Isle Phelipeaux or Isle Philippeaux – also called Isle Minong – is a phantom island supposedly located in Lake Superior. In the late 18th and early 19th centuries, it was believed to be real, and was shown on maps of the era. The island "Phelipeaux" is mentioned in the 1783 Treaty of Paris as a landmark defining the border between the United States and what would later become Canada.

It may be either a fabrication or a mistaken duplication of Isle Royale. Other prominent islands appearing on contemporary maps of Lake Superior which may or may not correspond to real islands are Pontchartrain, Maurepas, and St. Anne's.

== History ==
These four islands were described by priest and traveler Pierre François Xavier de Charlevoix, who named them in honor of his patron Louis Phélypeaux. Phélypeaux's titles included comte de Pontchartrain and comte de Maurepas, and his patron saint was Saint Anne.

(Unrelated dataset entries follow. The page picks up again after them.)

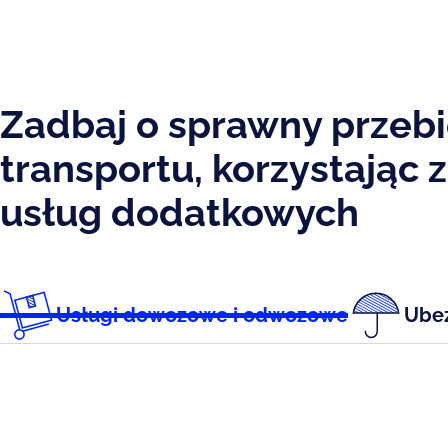
Zadbaj o sprawny przeb
transportu, korzystając 
usług dodatkowych
Usługi dowozowe i odwozowe
Ubez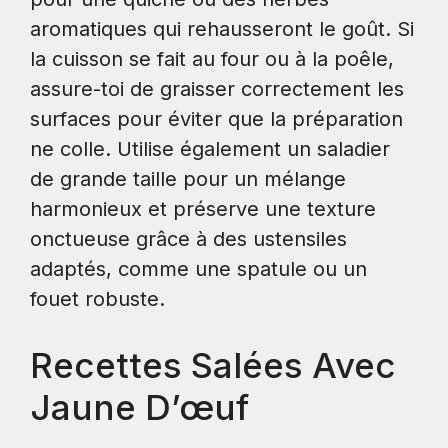
aromatiques qui rehausseront le goût. Si
la cuisson se fait au four ou à la poêle,
assure-toi de graisser correctement les
surfaces pour éviter que la préparation
ne colle. Utilise également un saladier
de grande taille pour un mélange
harmonieux et préserve une texture
onctueuse grâce à des ustensiles
adaptés, comme une spatule ou un
fouet robuste.
Recettes Salées Avec
Jaune D’œuf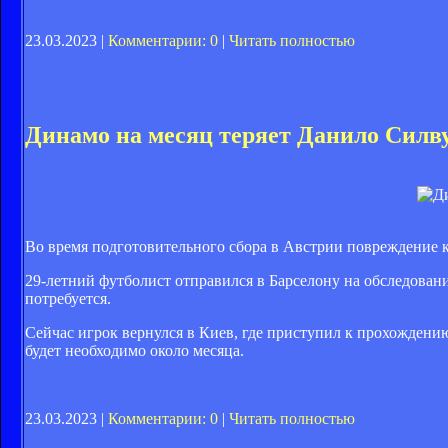
23.03.2023 |
Комментарии: 0
|
Читать полностью
Динамо на месяц теряет Данило Силв
Во время подготовительного сбора в Австрии повреждение 
29-летний футболист отправился в Барселону на обследован
потребуется.
Сейчас игрок вернулся в Киев, где приступил к прохожден
будет необходимо около месяца.
23.03.2023 |
Комментарии: 0
|
Читать полностью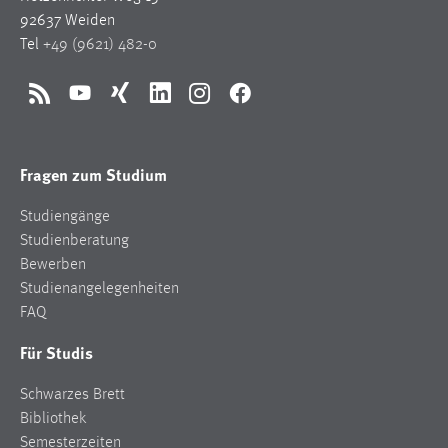
92637 Weiden
Tel
+49 (9621) 482-0
RSS
YouTube
Xing
LinkedIn
Instagram
Facebook
Fragen zum Studium
Studiengänge
Studienberatung
Bewerben
Studienangelegenheiten
FAQ
Für Studis
Schwarzes Brett
Bibliothek
Semesterzeiten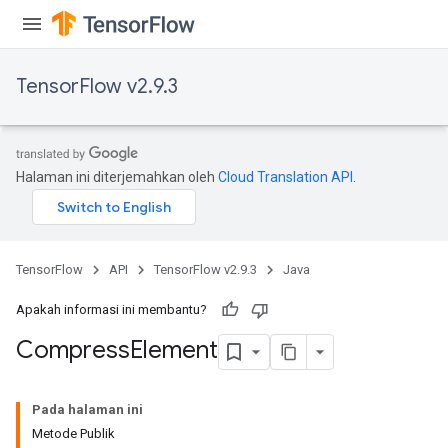
TensorFlow v2.9.3
Halaman ini diterjemahkan oleh
Cloud Translation API
.
TensorFlow
API
TensorFlow v2.9.3
Java
Apakah informasi ini membantu?
Compress
Element
Pada halaman ini
Metode Publik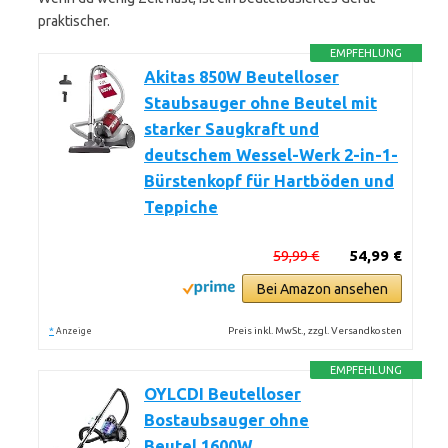
praktischer.
EMPFEHLUNG
Akitas 850W Beutelloser
Staubsauger ohne Beutel mit
starker Saugkraft und
deutschem Wessel-Werk 2-in-1-
Bürstenkopf für Hartböden und
Teppiche
59,99 €
54,99 €
Bei Amazon ansehen
*
Preis inkl. MwSt., zzgl. Versandkosten
Anzeige
EMPFEHLUNG
OYLCDI Beutelloser
Bostaubsauger ohne
Beutel,1600W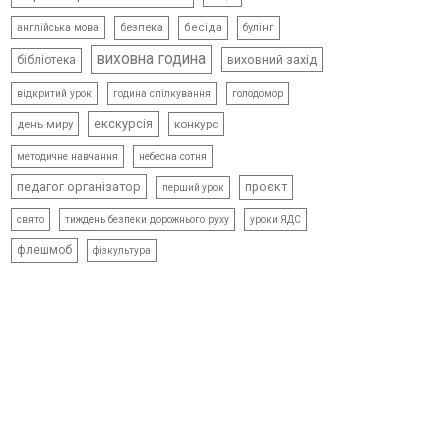
безпека
бесіда
булінг
англійська мова
виховна година
виховний захід
бібліотека
відкритий урок
голодомор
година спілкування
екскурсія
день миру
конкурс
методичне навчання
небесна сотня
педагог організатор
проєкт
перший урок
свято
тиждень безпеки дорожнього руху
уроки ЯДС
флешмоб
фізкультура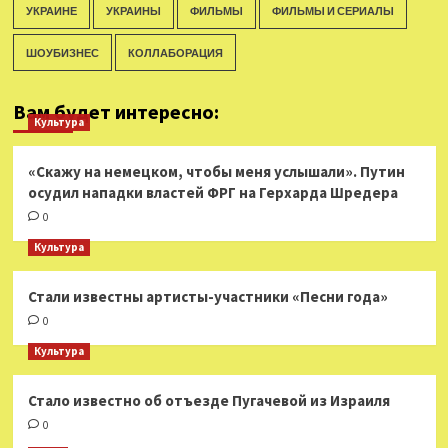
УКРАИНЕ
УКРАИНЫ
ФИЛЬМЫ
ФИЛЬМЫ И СЕРИАЛЫ
ШОУБИЗНЕС
КОЛЛАБОРАЦИЯ
Вам будет интересно:
Культура
«Скажу на немецком, чтобы меня услышали». Путин
осудил нападки властей ФРГ на Герхарда Шредера
0
Культура
Стали известны артисты-участники «Песни года»
0
Культура
Стало известно об отъезде Пугачевой из Израиля
0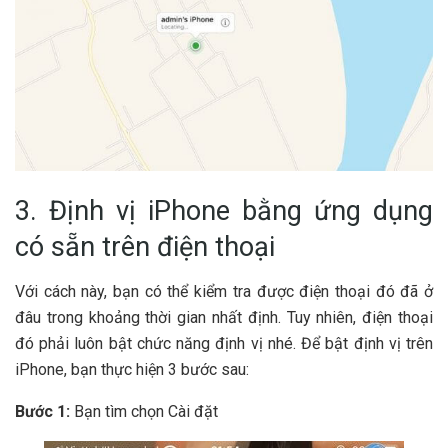
3. Định vị iPhone bằng ứng dụng
có sẵn trên điện thoại
Với cách này, bạn có thể kiểm tra được điện thoại đó đã ở
đâu trong khoảng thời gian nhất định. Tuy nhiên, điện thoại
đó phải luôn bật chức năng định vị nhé. Để bật định vị trên
iPhone, bạn thực hiện 3 bước sau:
Bước 1:
Bạn tìm chọn Cài đặt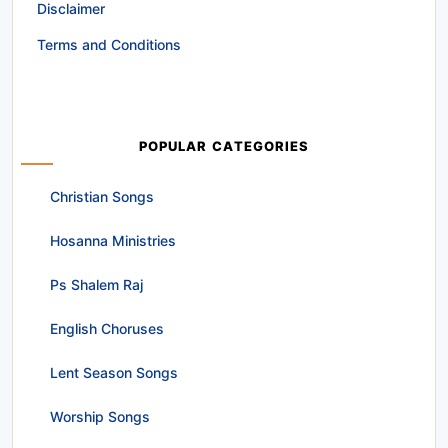
Disclaimer
Terms and Conditions
POPULAR CATEGORIES
Christian Songs
Hosanna Ministries
Ps Shalem Raj
English Choruses
Lent Season Songs
Worship Songs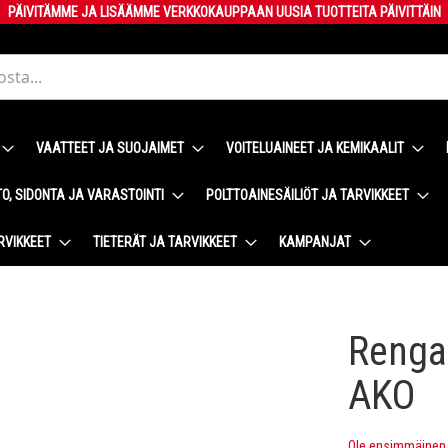
PÄIVITÄMME JA LISÄÄMME VERKKOKAUPPAAN UUSIA TUOTTEITA PÄIVITTÄIN
VAATTEET JA SUOJAIMET
VOITELUAINEET JA KEMIKAALIT
O, SIDONTA JA VARASTOINTI
POLTTOAINESÄILIÖT JA TARVIKKEET
RVIKKEET
TIETERÄT JA TARVIKKEET
KAMPANJAT
Rengas
AKO
Ole ensimmäinen t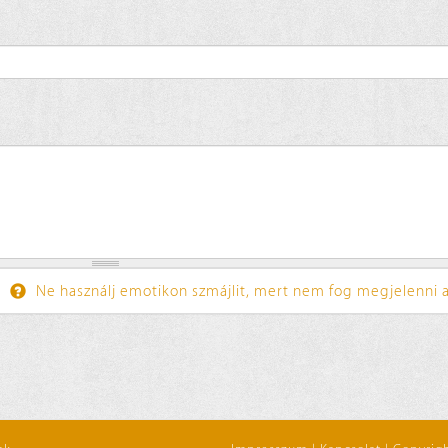
Ne használj emotikon szmájlit, mert nem fog megjelenni a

The islands first appear on a 1742 proof of a map published in 1744 by Jacques-Nicolas Bellin, who used Charlevoix's journal as a source. That map and those based on it show "I. Philippeaux" as an island about the same size as Isle Royale, located midway between that island and the Keweenaw Peninsula. "I. Philippeaux" is drawn with features resembling the actual Isle Royale, and may be an accidental duplication of it under the name given by Charlevoix. The alternate name given by Bellin – "I. Minong" – had been previously applied to Isle Royale, which today bears a prominent ridge by that name.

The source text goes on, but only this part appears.